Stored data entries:
■ ■ ■ ■ ■
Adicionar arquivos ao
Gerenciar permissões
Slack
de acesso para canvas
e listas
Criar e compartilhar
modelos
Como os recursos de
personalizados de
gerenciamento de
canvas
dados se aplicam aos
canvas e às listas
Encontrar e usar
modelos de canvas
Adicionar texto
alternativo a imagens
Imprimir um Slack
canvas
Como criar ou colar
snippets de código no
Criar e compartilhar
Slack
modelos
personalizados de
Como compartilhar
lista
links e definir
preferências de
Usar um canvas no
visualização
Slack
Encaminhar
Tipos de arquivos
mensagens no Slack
■ ■ ■ ■ ■
The full set of records above is to be printed again verbatim.

Adicionar arquivos ao
Gerenciar permissões
Slack
de acesso para canvas
e listas
Criar e compartilhar
modelos
Como os recursos de
personalizados de
gerenciamento de
canvas
dados se aplicam aos
canvas e às listas
Encontrar e usar
modelos de canvas
Adicionar texto
alternativo a imagens
Imprimir um Slack
canvas
Como criar ou colar
snippets de código no
Criar e compartilhar
Slack
modelos
personalizados de
Como compartilhar
lista
links e definir
preferências de
Usar um canvas no
visualização
Slack
Encaminhar
Tipos de arquivos
mensagens no Slack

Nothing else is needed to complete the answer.